Frustration in training is common; remember this quote. Progress has been mentioned throughout the article, but acknowledging that it is not one-dimensional has not. To further explain this, let's ask the question: what is progress in the client's perspective? Absolute strength, technique, performance in competition, mindset, recovery from an injury, knowledge for future coaching endeavor are possible answers. Primarily hiring a coach is to get stronger and develop more maximal strength followed by better performance in competition for the competitive athlete. As discussed in the video feedback section, progress is hard to see day to day. It is highly suggested to look at the grand scheme and review the level of progress on the frustrating days. Every client will feel a level of depression when things do not seem to go well. As a client, those are the times to understand with an open mind and open heart for themselves that progress can be measured in more ways than just weight on a bar. As a client, am I better than before? Am I healthier and not injured? Did I tie my personal record at a lower bodyweight? Did I have a great performance at the meet? Did I best my personal record squat? This sport is a hobby to a majority of clients. Be kind to yourself and look at how far you have come.

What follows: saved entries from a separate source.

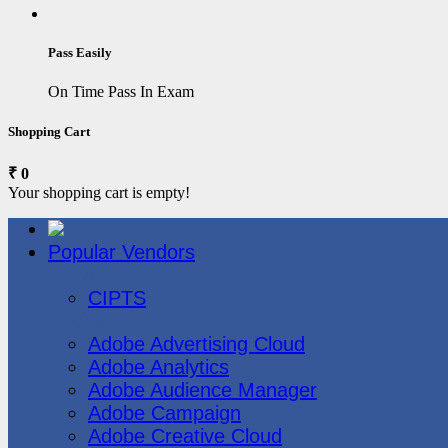
Pass Easily
On Time Pass In Exam
Shopping Cart
₹ 0
Your shopping cart is empty!
Popular Vendors
3COM
CIPTS
Adobe
Adobe Advertising Cloud
Adobe Analytics
Adobe Audience Manager
Adobe Campaign
Adobe Creative Cloud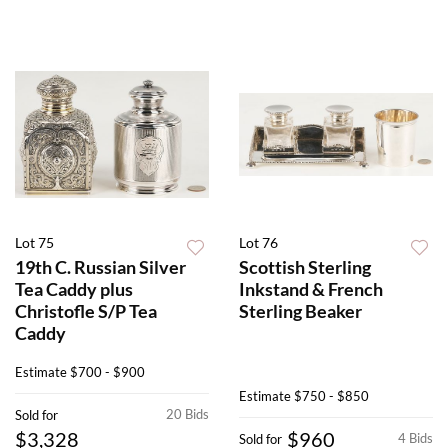
Lot 75
Lot 76
19th C. Russian Silver
Scottish Sterling
Tea Caddy plus
Inkstand & French
Christofle S/P Tea
Sterling Beaker
Caddy
Estimate
$700 - $900
Estimate
$750 - $850
20 Bids
Sold for
$3,328
$960
4 Bids
Sold for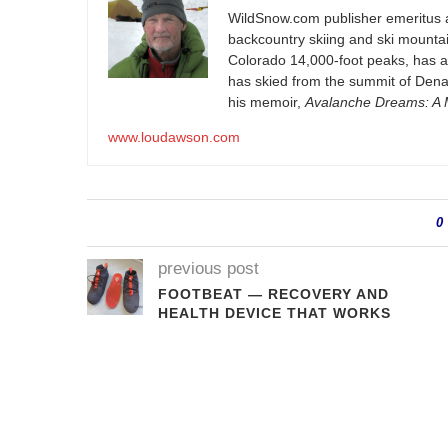
WildSnow.com
publisher emeritus 
backcountry skiing and ski mountain
Colorado 14,000-foot peaks, has 
has skied from the summit of Denal
his memoir,
Avalanche Dreams: A M
www.loudawson.com
0
previous post
FOOTBEAT — RECOVERY AND
HEALTH DEVICE THAT WORKS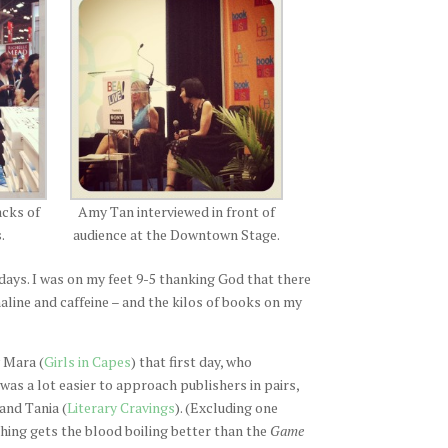
acks of
Amy Tan interviewed in front of
.
audience at the Downtown Stage.
 days. I was on my feet 9-5 thanking God that there
aline and caffeine – and the kilos of books on my
 Mara (
Girls in Capes
) that first day, who
t was a lot easier to approach publishers in pairs,
and Tania (
Literary Cravings
). (Excluding one
hing gets the blood boiling better than the
Game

This is a topic that will tie into the coach's perspective article to be written later. For the client, ask questions. It is that simple. Discuss with the coach about everything related to the service you are receiving:
- Programming methodology
- Approach to movement patterns
- Cues to think about for competition lifts
- Game day strategy
- RPE of working sets
- Long term planning
It is the right of the client to learn from their coach and that is what a quality coach will strive for. All levels of athletes will work with a coach for various reasons but it is a disservice to the client not to ask questions and gain knowledge from the coach and his or her expertise.
Overall, there are two key characteristics that a client can use to help become a better athlete. Communication is number one. Being in contact and providing the necessary information to the coach will have profound benefits. Video feeback, asking questions, and relaying training information will all bode in a positive experience for both parties in the relationship. The second important characteristic is mindset. Mindset ropes in both trust and positivity. Trusting the coach and their abilities is vital especially for due diligence and to reap the benefits of programming. Positive mindset of progress is the awareness to grow as a lifter on various fronts of as an athlete.